Secondo. Nei giorni successivi alla assoluzione del senatore Giulio Andreotti nel processo che lo voleva implicato in un omicidio "politico", la penna principe di un grande quotidiano tirava fuori un'altra accusa, anzi, la vera grande accusa, con sentenza di condanna storico-politica allegata: la maggior colpa dello statista più importante del nostro Paese dal dopoguerra starebbe nel fatto di avere tenuto presenti, specie nelle questioni di politica internazionale, le preoccupazioni della Chiesa.
Terzo. È fissata per il 30 ottobre prossimo, a Roma, una grande manifestazione col Papa per la libertà della scuola cattolica. La Conferenza episcopale italiana, che promuove l'evento, si augura larga partecipazione. Tutti i cattolici che hanno a cuore il tema dell'educazione e della libertà sono invitati a partecipare, in un momento in cui la leadership politica nel Paese ragiona (e legifera) sui temi della scuola e dell'educazione, secondo criteri che favoriscono l'egemonia di un pensiero di Stato-educatore e la marginalizzazione delle esperienze educative autonome.

La testimonianza del martirio a Timor, l'insofferenza degli opinion leaders verso ciò che sfugge alle regole del gioco di potere, la convocazione sulla scuola, mettono drammaticamente a tema, a livelli diversi, il rapporto tra il cristiano e lo Stato.
Quale contributo il popolo cattolico offre alla costruzione del bene civile e alla libertà nella società in cui vive?
Come capire se e quando il cattolico entra in collisione con ciò che il suo Stato gli chiede?
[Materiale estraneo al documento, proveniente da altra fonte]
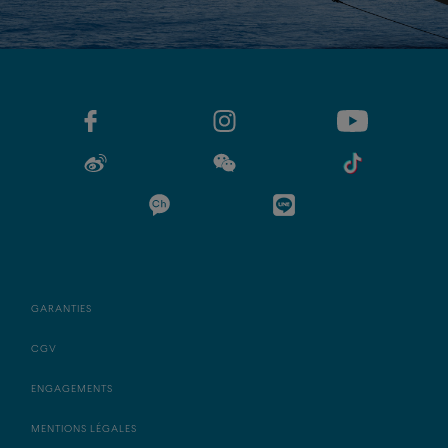
GARANTIES
CGV
ENGAGEMENTS
MENTIONS LÉGALES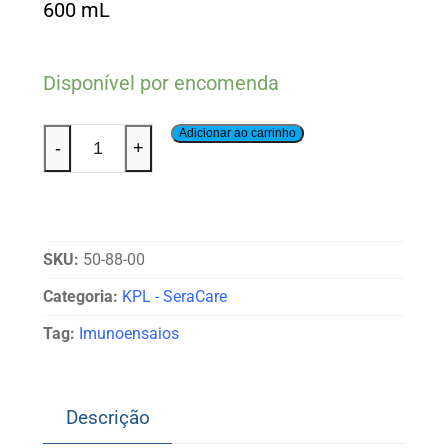
600 mL
Disponível por encomenda
Adicionar ao carrinho
-
+
SKU:
50-88-00
Categoria:
KPL - SeraCare
Tag:
Imunoensaios
Descrição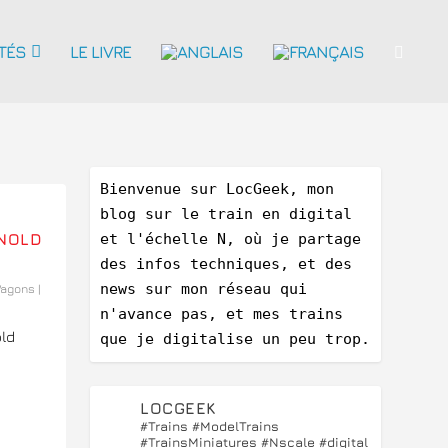
TÉS
LE LIVRE
Bienvenue sur LocGeek, mon 
blog sur le train en digital 
RNOLD
et l'échelle N, où je partage 
des infos techniques, et des 
news sur mon réseau qui 
agons
|
n'avance pas, et mes trains 
old
que je digitalise un peu trop.
LOCGEEK
#Trains #ModelTrains
#TrainsMiniatures #Nscale #digital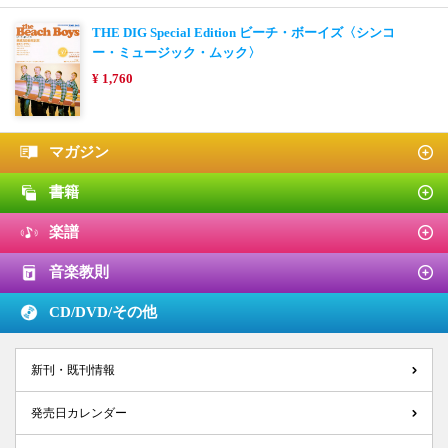
THE DIG Special Edition ビーチ・ボーイズ〈シンコ
ー・ミュージック・ムック〉
¥ 1,760
マガジン
書籍
楽譜
音楽教則
CD/DVD/
その他
新刊・既刊情報
発売日カレンダー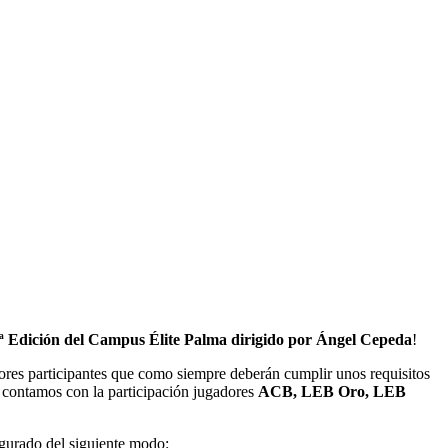
ª Edición del Campus Élite Palma dirigido por Ángel Cepeda
!
dores participantes que como siempre deberán cumplir unos requisitos
 contamos con la participación jugadores
ACB, LEB Oro, LEB
gurado del siguiente modo: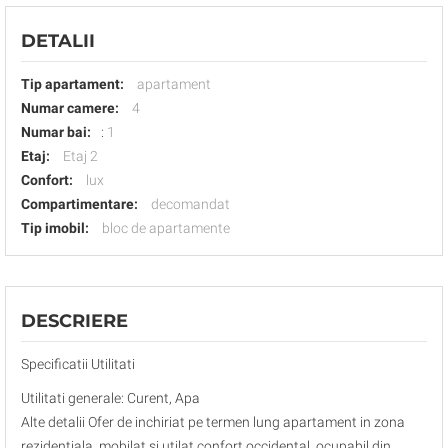
DETALII
Tip apartament:
apartament
Numar camere:
4
Numar bai:
:
1
Etaj:
Etaj 2
Confort:
lux
Compartimentare:
decomandat
Tip imobil:
bloc de apartamente
DESCRIERE
Specificatii Utilitati
Utilitati generale: Curent, Apa
Alte detalii Ofer de inchiriat pe termen lung apartament in zona
rezidentiala, mobilat si utilat confort occidental, ocupabil din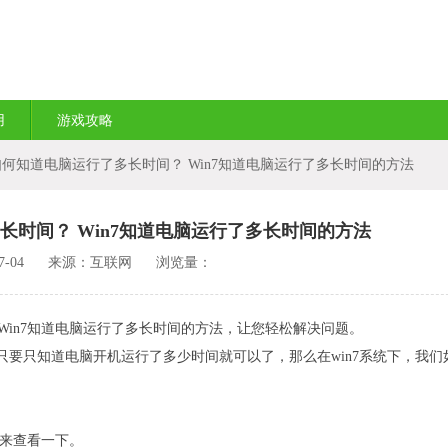
用
游戏攻略
7如何知道电脑运行了多长时间？ Win7知道电脑运行了多长时间的方法
多长时间？ Win7知道电脑运行了多长时间的方法
-04
来源：互联网
浏览量：
Win7知道电脑运行了多长时间的方法，让您轻松解决问题。
要只知道电脑开机运行了多少时间就可以了，那么在win7系统下，我们
起来查看一下。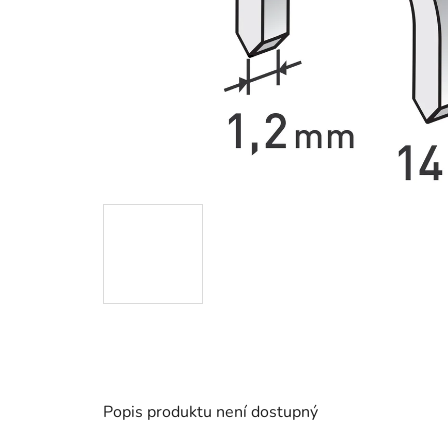
Popis produktu není dostupný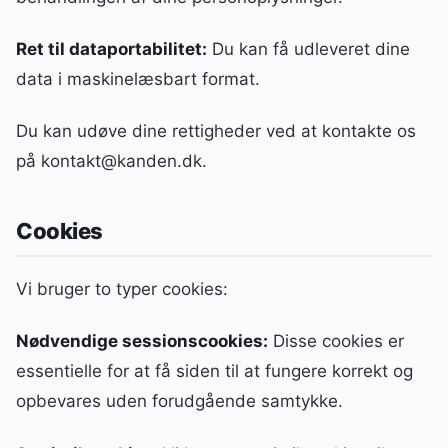
Ret til dataportabilitet:
Du kan få udleveret dine
data i maskinelæsbart format.
Du kan udøve dine rettigheder ved at kontakte os
på kontakt@kanden.dk.
Cookies
Vi bruger to typer cookies:
Nødvendige sessionscookies:
Disse cookies er
essentielle for at få siden til at fungere korrekt og
opbevares uden forudgående samtykke.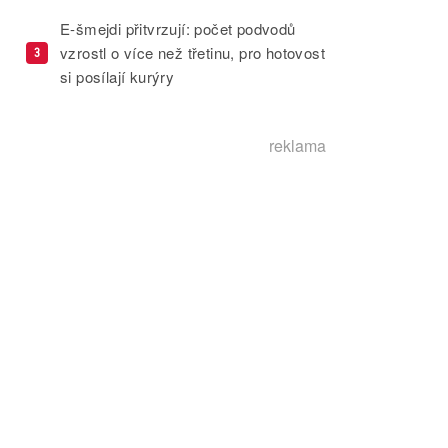
E-šmejdi přitvrzují: počet podvodů
vzrostl o více než třetinu, pro hotovost
3
si posílají kurýry
reklama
Sono temi su cui la Chiesa, da quanto racconta il Vangelo, ha sempre riflettuto, offrendo le chiavi per comprendere, meglio di qualunque altra posizione, il valore dell'autorità, della libertà, e il compito della politica. Tali rapporti si fanno tesi e problematici ogni volta che lo Stato (o delle fazioni che si presentano in veste istituzionale) presumono di essere padri e padroni nell'amministrare i beni della giustizia, dell'educazione e, quindi, della libertà. La storia insegna che momenti bui di una civiltà sono i momenti in cui i cristiani vengono accusati e perseguitati perché tali.
Il popolo cristiano rifiuta di accettare un'idea e una pratica di giustizia, di educazione e di politica puramente asservite al perseguimento e al mantenimento del potere da parte del più forte e della cultura di volta in volta egemone. Così facendo si mette sempre di traverso sul cammino di chi ha mire di assolutismo. Che si tratti di assolutismo espresso in modo duro ed esplicito o in modo soft, la sostanza non cambia: l'uomo è ridotto a prodotto delle mode e delle leggi dello Stato.

Alla giornata di inizio d'anno di Cl a Milano don Giussani ha detto: "In questa terribile prova per cui Dio fa passare la sua Chiesa, quando tutti i suoi figli, quando tutti i credenti in Cristo sono assaliti, come da convincente e - di fatto - unico maestro, dallo Stato, la voce e il grido del profeta Geremia appare come indicazione di vera salvezza: "Così dice il Signore: Fermatevi nelle strade e guardate, informatevi circa i sentieri del passato, dove sta la strada buona e prendetela, così troverete pace per le vostre anime".
Per questo l'esistenza della Chiesa rappresenta un singolare paradosso: proprio ciò per cui il cristiano è odiato dal mondo - la pretesa che Dio si sia incarnato è intollerabile per qualunque potere mondano - è la cosa che tutti desiderano. Il cristianesimo, infatti, porta la risposta che tutti, per quanto confusamente, si aspettano di incontrare per trovare pace.